Young people in Britain face poverty and a life of hardship and drudgery in their old age, according to figures released by the Trades Union Congress on June 11.
TUC research reveals that less than half of those aged 30 years and under have a pension scheme, compared to 73 percent of those born in the 1960s. This is directly related to the drive by government and employers to slash pay and conditions, reduce central government spending and force the burden of social provision entirely onto individual workers.
Many young people will be totally reliant on the meagre price-index linked state pension. This is projected to be worth just 10 percent of average earnings by 2020, i.e., just £56 at today’s prices.
This ration is set to decline still further, with both Labour and the Conservative Party committed to reducing the amount provided by government from approximately 60 pence in the pound, to just 40 pence.
Consequently young people can expect to work until they are 72, economists have forecast, because they will simply be unable to afford to retire.
For years, successive governments have sought to justify the attack on state pensions by insisting that it is up to each person to provide for their own old age. But low wage rates, increasing indebtedness and efforts by employers to cut costs have made such provisions impossible for large numbers of people.
Industry estimates that men require £180,000 savings at 60 (£210,000 for women, who live longer) to receive a £10,000 annual pension—a minimum of £375 per month set aside.
With two-thirds of the population earning less than £25,000 a year, this is an unachievable amount for most but even more so for the young, many of whom, including graduates, can expect to earn less than £16,000 per annum.
In addition, the introduction of tuition fees for university students has meant many young people starting work with huge debts.
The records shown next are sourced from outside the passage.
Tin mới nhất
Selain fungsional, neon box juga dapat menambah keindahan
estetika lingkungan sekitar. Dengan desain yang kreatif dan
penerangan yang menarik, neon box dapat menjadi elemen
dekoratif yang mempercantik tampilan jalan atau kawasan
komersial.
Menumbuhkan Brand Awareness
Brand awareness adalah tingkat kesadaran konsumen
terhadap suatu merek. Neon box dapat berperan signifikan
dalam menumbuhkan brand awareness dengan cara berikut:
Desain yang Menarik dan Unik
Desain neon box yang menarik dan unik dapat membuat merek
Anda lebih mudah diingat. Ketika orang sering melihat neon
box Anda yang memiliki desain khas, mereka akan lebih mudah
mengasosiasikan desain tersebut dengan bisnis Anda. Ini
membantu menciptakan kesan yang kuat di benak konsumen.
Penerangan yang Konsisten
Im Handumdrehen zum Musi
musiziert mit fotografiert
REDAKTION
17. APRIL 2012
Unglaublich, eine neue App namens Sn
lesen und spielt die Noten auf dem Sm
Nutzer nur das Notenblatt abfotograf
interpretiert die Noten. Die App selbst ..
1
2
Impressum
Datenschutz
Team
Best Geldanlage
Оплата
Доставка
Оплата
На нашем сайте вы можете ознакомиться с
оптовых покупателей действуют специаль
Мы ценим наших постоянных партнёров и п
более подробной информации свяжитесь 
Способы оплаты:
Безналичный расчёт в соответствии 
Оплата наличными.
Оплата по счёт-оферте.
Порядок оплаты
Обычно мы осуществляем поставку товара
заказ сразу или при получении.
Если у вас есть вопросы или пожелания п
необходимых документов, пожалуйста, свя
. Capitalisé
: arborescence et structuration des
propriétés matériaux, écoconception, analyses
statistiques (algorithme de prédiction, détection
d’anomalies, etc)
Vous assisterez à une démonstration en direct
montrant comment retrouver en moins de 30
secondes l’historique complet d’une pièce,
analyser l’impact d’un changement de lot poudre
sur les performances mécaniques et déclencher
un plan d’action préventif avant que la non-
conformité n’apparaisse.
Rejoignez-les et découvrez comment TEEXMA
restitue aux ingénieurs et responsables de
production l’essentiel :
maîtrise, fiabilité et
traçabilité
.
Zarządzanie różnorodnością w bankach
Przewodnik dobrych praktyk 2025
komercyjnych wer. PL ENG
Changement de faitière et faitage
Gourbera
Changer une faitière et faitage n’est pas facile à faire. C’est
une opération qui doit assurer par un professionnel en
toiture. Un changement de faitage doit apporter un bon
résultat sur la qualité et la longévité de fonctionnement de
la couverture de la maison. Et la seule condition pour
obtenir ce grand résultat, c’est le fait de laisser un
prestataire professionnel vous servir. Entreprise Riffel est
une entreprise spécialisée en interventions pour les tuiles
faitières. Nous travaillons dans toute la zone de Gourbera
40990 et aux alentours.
Rising house prices, which in some areas have leapt by 30 percent over the last year, have also made pension provision unaffordable. Many have taken to viewing the eventual sale of their home as providing for their old age. But it is becoming increasingly difficult to get on the first rung of the property ladder, whilst higher repayments due to rising housing costs leave little if anything to spare for pensions.
The decently funded pension provision made by government and employers during the postwar period was not the result of charity and largesse on their part. It was imposed upon them by organised industrial and political struggles of the working class. A political and social climate was created, whereby society—and especially those employers who had benefited from a worker’s lifetime of labour—was held responsible for setting aside a portion of profits to fund pensions.
By the late 1970s, such thinking was all but abandoned as corporations and governments alike sought to overcome a decline in profitability by clawing back all previous concessions made to the working class. And they were allowed to carry out this agenda by the degeneration of the old workers organisations, which had abandoned any opposition to big business.
The pension crisis therefore is part of a general social catastrophe, which has at its heart a deliberate offensive on the part of big business and its political representatives to increase social inequality by redistributing wealth away from the working class to the rich.
Employers have cut the amount they are prepared to pay towards pensions and closed those schemes guaranteeing a set retirement package.
The aim was to force people into individual savings accounts which are less costly to business, and which were used to feed the speculative frenzy in stocks and shares. Corporations then used the increase in the money markets to take “contribution holidays,” i.e., suspend their contributions to pension schemes for a period of time, saving an estimated £18 billion.
Subsequent sharp falls on the stock exchanges have revealed that many corporate pension schemes are inadequate and are unable to meet their responsibilities. Estimates are as high as £10 billion for such pension “black holes.”
In addition, there has been a spate of instances in which thousands of workers who had paid into pension schemes for years have been told there would be no funding available on their retirement because their companies were bankrupt.
The lack of any insurance provision for such instances—only current pensioners are protected—has forced the Blair government to bring forward a pensions bill aimed at protecting existing workers whose schemes are jeopardised by business failure.
Under the proposed measures, employers operating pension schemes will have to pay into a fund that will compensate workers if their retirement plan is wound up. All those contributing to such schemes will be covered, but only by reducing the amounts paid out. The bill also does not cover an estimated 60,000 who already face losing all or part of their retirement savings because of failed company schemes.
Even so, employers have responded by stepping up their efforts to close down the remaining guaranteed final pension schemes to switch to others which provide no such sureties and place the burden on employees. According to one survey of 500 companies, employers currently contribute on average just 6 percent of a salary to such schemes (compared to 4 percent by employees).
The figures in relation to the government-backed “stakeholder pension” scheme, aimed at increasing pension provision amongst the low paid, are even worse. The average employer contribution is calculated at only just over 1 percent. As a result less than 3 out of 100 workers have opened stakeholder plans, and these are saving less than half the recommended amount, the TUC has said.